Presenting the scythe to the ginormous snake, Gabriel said, "Here it is, Great One."
The Great One was delighted to see him back so soon, nodding its head and licking the air with its tongue, both of its eyelids turned down in happiness. The servant accepted the scythe due to the Great One's absence of arms and said the Great One was pleased to see him back already, then told Gabriel to follow the Great One.
The snake led Gabriel down a side of the ziggurat and into a long corridor. They passed through several chambers, some of them similar to dorm rooms, while another was some kind of canteen. The Great One led him even further down into the very heart of the monolithic temple, where a huge black archway patiently waited for them.
The Great One coiled up into a spring, then looked at Gabriel and hissed something encouraging, before gently bowing its head down and opening its mouth to reveal an opalescent, white pearl.
"What is that?" Gabriel asked, curiously looking up at the snake.
The Great One did not reply due to its open mouth, and the translator was no longer with them. It stuck its tongue out, pearl rolling down to its tip as if extended towards the Cursebearer. The Great One was expecting him to take it.
Gabriel picked up the pearl with one hand and inspected it with the Eye of Knowledge. It didn't have any illusions on it - that much he was sure of, but the Eye of Knowledge didn't seem to be able to provide any further clues.
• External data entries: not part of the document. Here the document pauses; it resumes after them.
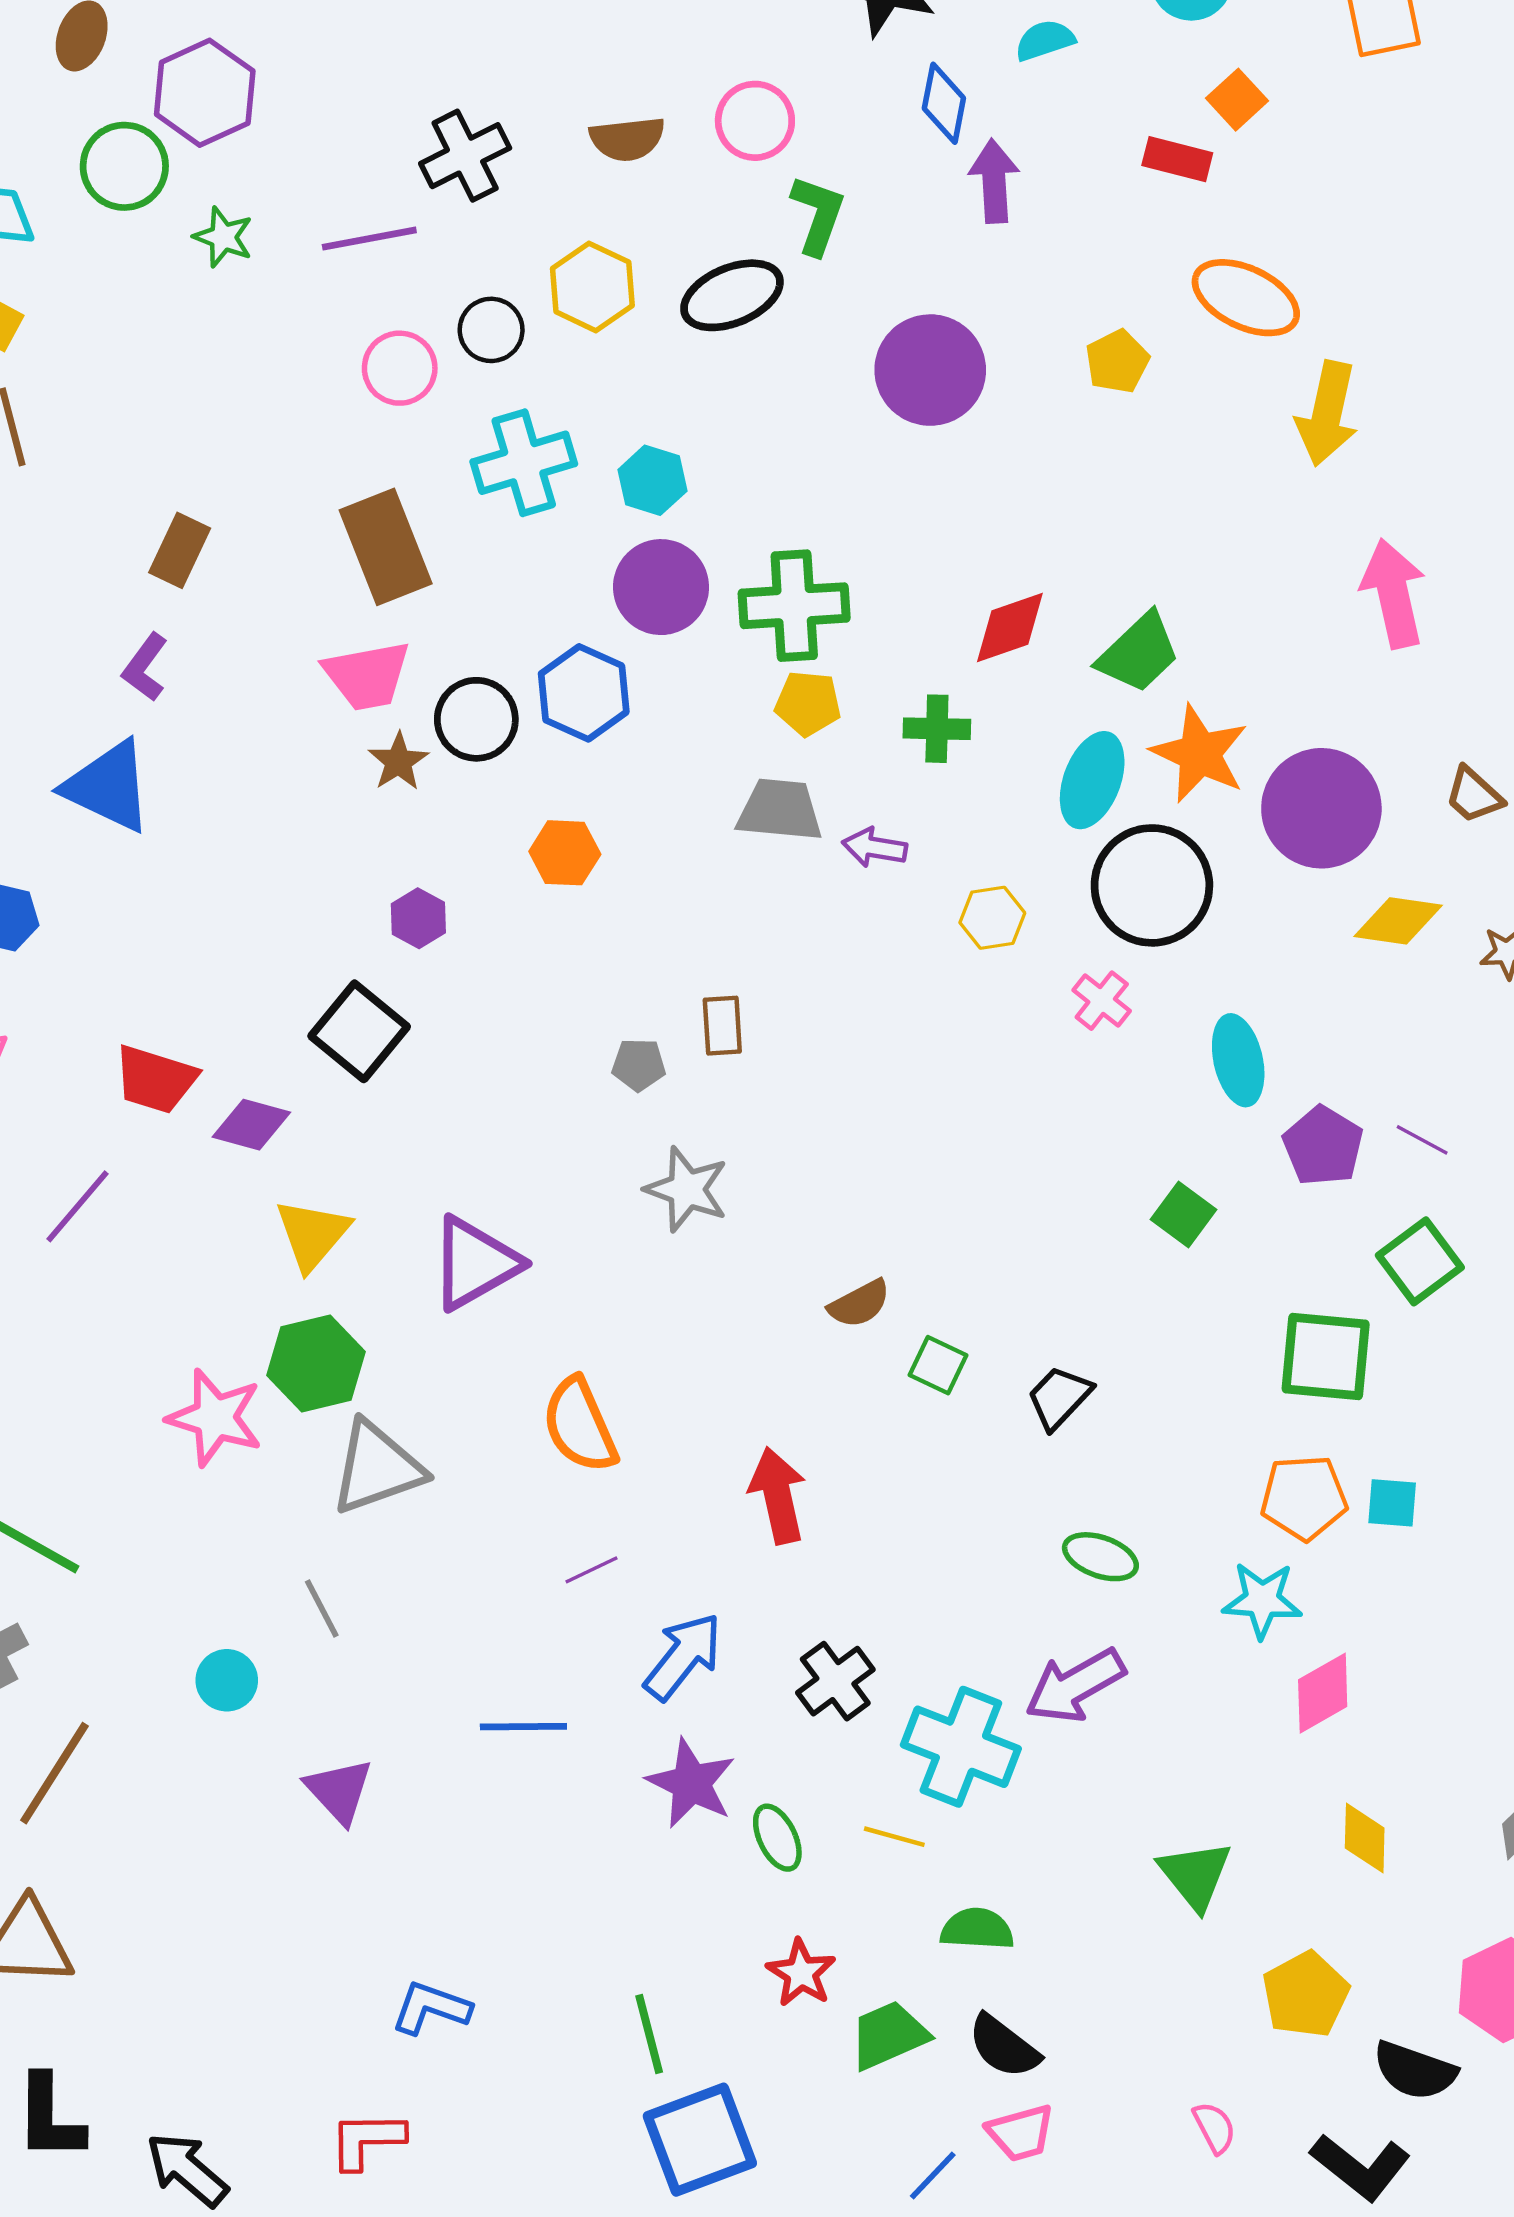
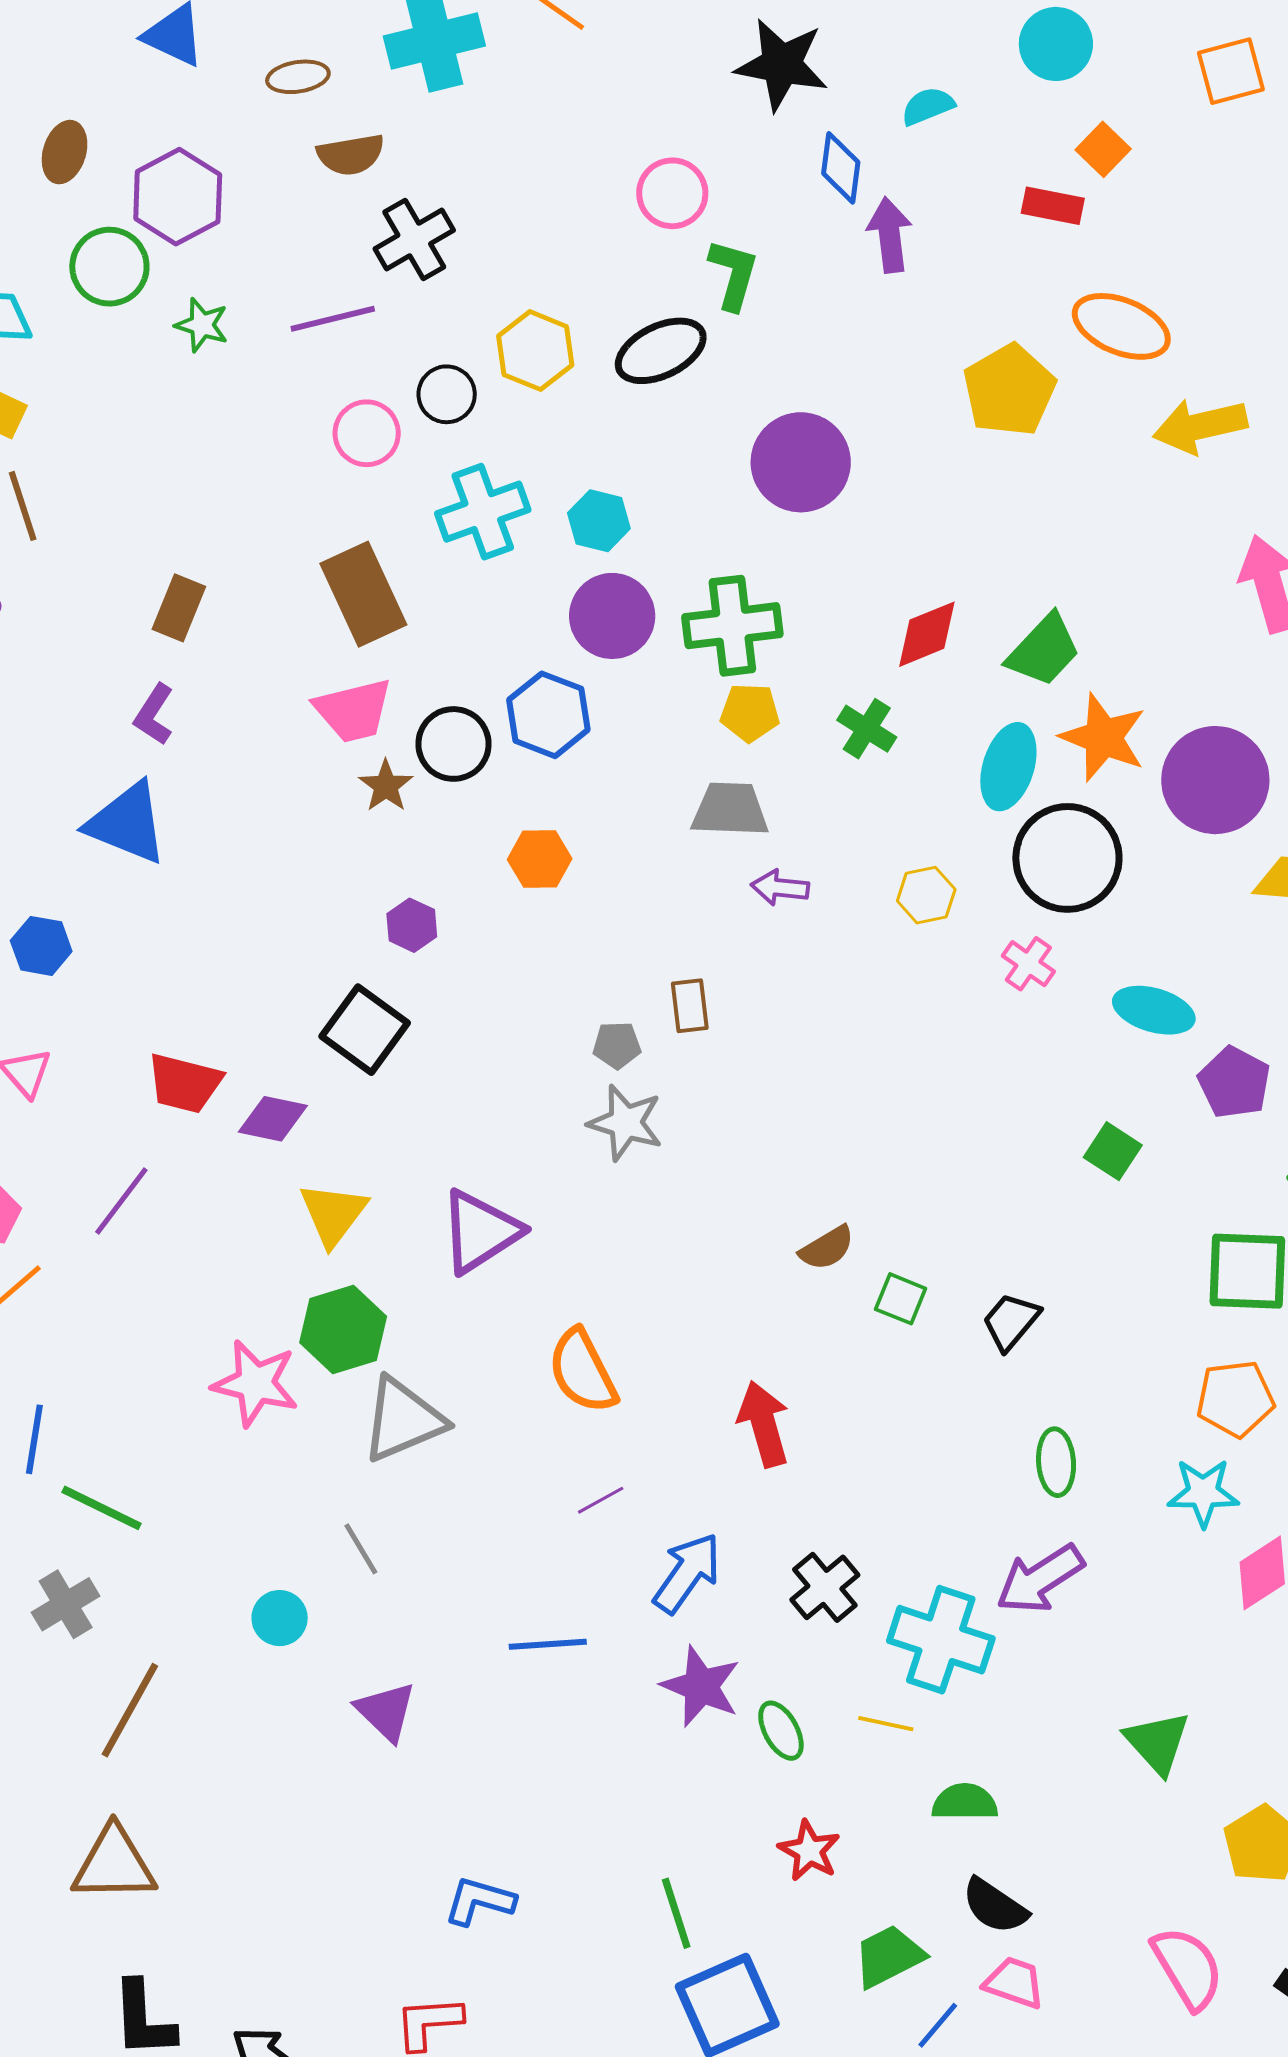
brown semicircle: (627, 139) -> (351, 155), moved
yellow pentagon: (1117, 361) -> (1009, 390), size x1.6
purple circle: (930, 370) -> (801, 462), moved
yellow arrow: (1327, 414) -> (1200, 426), turned 68
green cross: (937, 729) -> (867, 729), turned 34
purple arrow: (874, 847) -> (780, 888), moved
cyan ellipse: (1238, 1060) -> (1154, 1010), turned -58
gray star: (687, 1189) -> (625, 1123), moved
green ellipse: (1100, 1557) -> (1056, 1462), turned 70
green trapezoid: (889, 2035) -> (889, 1956), moved
pink semicircle: (1214, 2128) -> (1188, 1968), size x1.8
pink trapezoid: (1021, 2133) -> (1014, 1983), turned -142

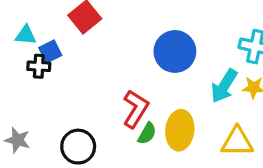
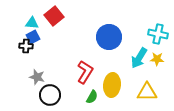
cyan triangle: (26, 35) -> (32, 23), moved
green semicircle: (147, 133) -> (92, 97), moved
gray star: (17, 140) -> (37, 77), moved

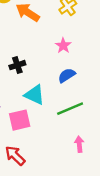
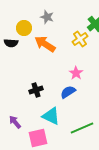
blue semicircle: (67, 75) -> (68, 92), moved

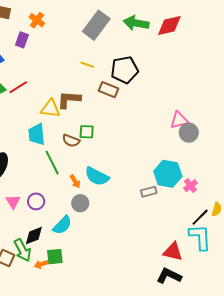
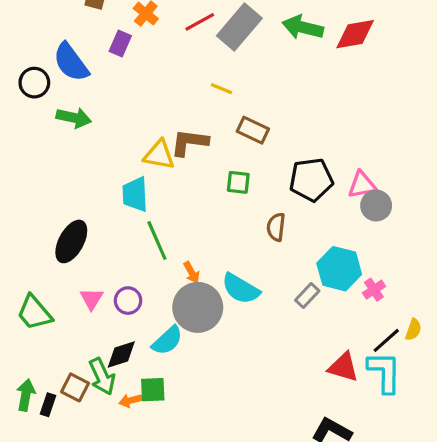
black pentagon: (125, 70) -> (311, 180), moved
red line: (18, 87) -> (200, 22), moved
green square: (87, 132) -> (238, 182), moved
brown semicircle: (71, 141) -> (276, 227), moved, turned 72
cyan semicircle: (97, 176) -> (241, 289), moved
gray rectangle: (149, 192) -> (307, 295), turned -35
gray circle: (80, 203) -> (198, 307), size x1.8
red triangle: (173, 252) -> (343, 367), moved

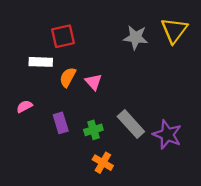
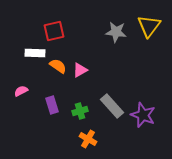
orange semicircle: (68, 77) -> (58, 66), turned 96
pink triangle: (93, 82) -> (80, 70), turned 42

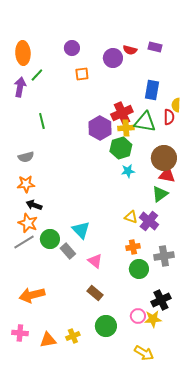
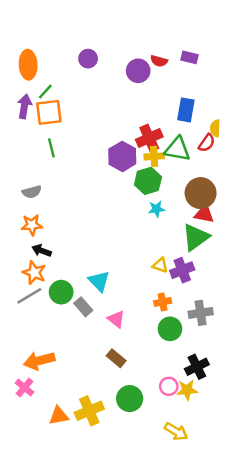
orange square: (82, 74) -> (49, 112), moved, size x1.6
red semicircle: (169, 117) -> (207, 143), turned 35
green triangle: (160, 194) -> (196, 237), size x1.4
purple cross: (149, 221) -> (182, 270), turned 30
pink cross: (20, 333) -> (24, 388), moved, turned 35
yellow cross: (73, 336) -> (89, 411), size x1.6

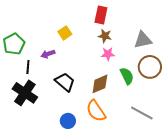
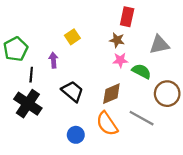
red rectangle: (101, 15) -> (127, 17), moved
purple arrow: (48, 54) -> (53, 60), turned 104
brown circle: (150, 67) -> (167, 94), moved
green semicircle: (127, 76) -> (142, 71), moved, turned -36
gray line: (142, 113) -> (142, 118), moved

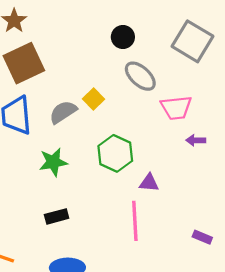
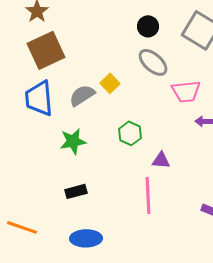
black circle: (123, 37) -> (148, 26), moved
green hexagon: (115, 153) -> (130, 133), size x0.7

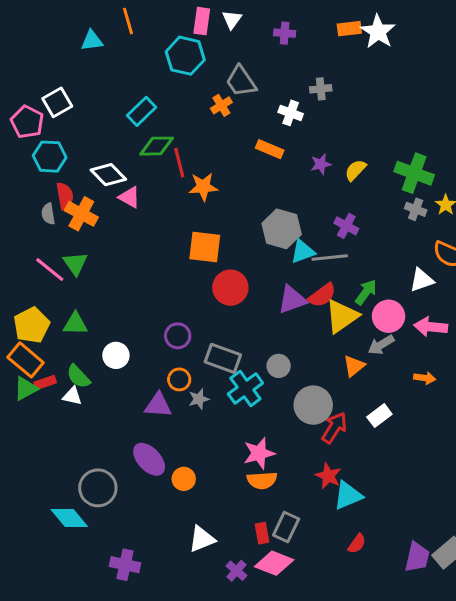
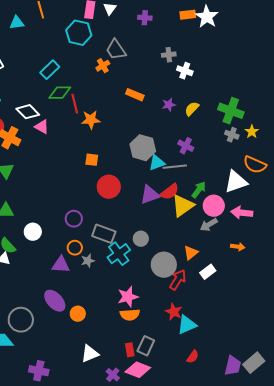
white cross: (291, 113) -> (185, 71), moved
orange square: (205, 247) -> (92, 160), size x0.6
white triangle: (422, 280) -> (236, 182), size x1.4
orange triangle: (354, 366) -> (191, 253), moved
The Great One coiled back, then looked at the arch in front of them, before hissing once in a commanding, but munificent tone.
With the mysterious pearl in one hand, Gabriel approached the archway.
As he did, the pearl lit up with various mystical sigils on its surface, in the colors of starlight, and the archway activated; a tear in space opened between its twin stone arches, showing a cobblestone plaza. There was a deadly storm-rain splattering down in inhuman quantities, almost with physical force within it, and some cars driving down the street, but no people. For such weather, it made sense.
"Well, wish me luck," Gabriel said with a deep sigh, preparing to step through the portal.
As if understanding him, the Great One nodded its head politely.
"Have a good day, Great One," he said, as he stepped through.
The portal closed a moment later with a sudden whooshing of air. There was now a physical archway on this side, Gabriel noted; in case he ever saw a need to go back to that place.
Gabriel looked back. His clothes and head were already splattered with rain, and he quickly saw there was something wrong.
In front of him was the Cathedral of Milan, or rather, what remained of it.
It had been destroyed utterly, black smoke pouring down from its ruins. Down further in the city, Gabriel saw a dozen similar streaks. The cars, he realized, weren't driving around leisurely but swiftly running the corners in hopes of evacuating a city that was collapsing around them rapidly.
"What the fuck is happ–" A dark wave of dread washed over him, as he realized that his parents were in this rapidly-collapsing city.
More importantly, he received his answer a second later, as a gigantic monster peaked over one of the buildings.
It was a humanoid with dark purple skin, cast in gray chitinous armor, at least two-hundred meters tall, an ineffable giant that'd be capable of crushing a car underfoot in much the same way that a person crushed a cockroach or a spider. It was four-armed, with a sword in one arm, a sai in another, and a bow shared between two arms, with arrows the length of a condominium and arrowheads titanic enough to sink a cruise ship.
It looked right down at him, then grinned with blood-stained triangular teeth. "Hello."